Jones, who worked with Roberto Martinez and Thierry Henry in the Belgian setup, has described Brown as a “Premier League player” and those comments have been words of comfort for Brown following a difficult period in his career.
“It is good to hear because sometimes you doubt yourself,” he says. “It does give you so much confidence when the manager says the things he says. At the same time, I need to prove it. Some people may not agree with him. I am just going to go out there and give it 100 per cent.
“My first three games here were tough for me. I didn’t feel pressure from the outside, but you put pressure on yourself to be able to do what you used to do. To not be able to do what I used to be able to do straight away was difficult.
“I was trying things that weren’t coming off and I was thinking, ‘what’s going on?’. I feel like now the confidence is coming back and the sharpness is coming back. I am just trying things and sometimes they work and sometimes they don’t. I keep trying them and I am not afraid to make mistakes.
“In my head, I think I can play in the Premier League. I don’t think that’s big-headed because I played in the Premier League [in 2013 with West Brom] and I don’t think I was outside my limits.
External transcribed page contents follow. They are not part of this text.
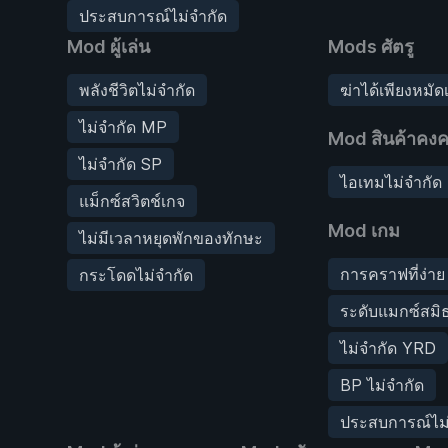
ประสบการณ์ไม่จำกัด
Mod ผู้เล่น
Mods ศัตรู
พลังชีวิตไม่จำกัด
ฆ่าได้เพียงหมัด
ไม่จำกัด MP
Mod สินค้าคงค
ไม่จำกัด SP
ไอเทมไม่จำกัด
แม็กซ์สวิตช์เกจ
Mod เกม
ไม่มีเวลาหยุดพักของทักษะ
การคราฟที่ง่าย
กระโดดไม่จำกัด
ระดับแมกซ์สมิ
ไม่จำกัด YRD
BP ไม่จำกัด
ประสบการณ์ไม่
I feel, with my injury, I took two steps back when I was on my way up.
“Now there is a different focus in my mind, which is just football and playing games. So I am not focused on the Premier League at the moment. I just want to try to get myself back to where I was and then once I am there, I will look forward again.
“For me to come here, the manager sees me every day in training and he has been around in Belgium, West Brom and they are top class players. It gives me confidence that in the future I can look and say I should be playing in the Premier League but I can’t let that get into my head now.
“I feel like we have the team, players and staff to keep us in the division. Now we just need to get the results that we deserve. I think we have never been outclassed.”
At Luton, Brown is also only an hour away from where he grew up in Peterborough while it is also the hometown of his girlfriend, Destiny, who helped him through those difficult days post-knee surgery.
“I was always coming to Luton because my girlfriend and her family are here,” he says. “I don’t know how my girlfriend put up with me – the mood swings from the heavy tablets I was having after the operation… I was a ghost.”
“I didn’t know what I was saying but she made sure I had my ice on in every minute. She would refill it. She would get me drinks when I couldn’t move, help me upstairs even washed me when I couldn’t shower. She did so much. She was watching over me.
“I owe a lot to her because without her, I don’t know where I would be. I could still be injured or have the pain in my knee. She made sure we did the exercises together that the doctor gave me. She was pregnant and doing the exercises with me while I was injured. She did a lot.
“I have a little daughter and she is amazing. She has made me grow up so much. She is my best achievement. My daughter has been coming to the home games. I look in the crowd and she is smiling and can wave.
“It is things like that which gives you so much confidence that part of you is here watching. You just want to make them proud on the pitch.”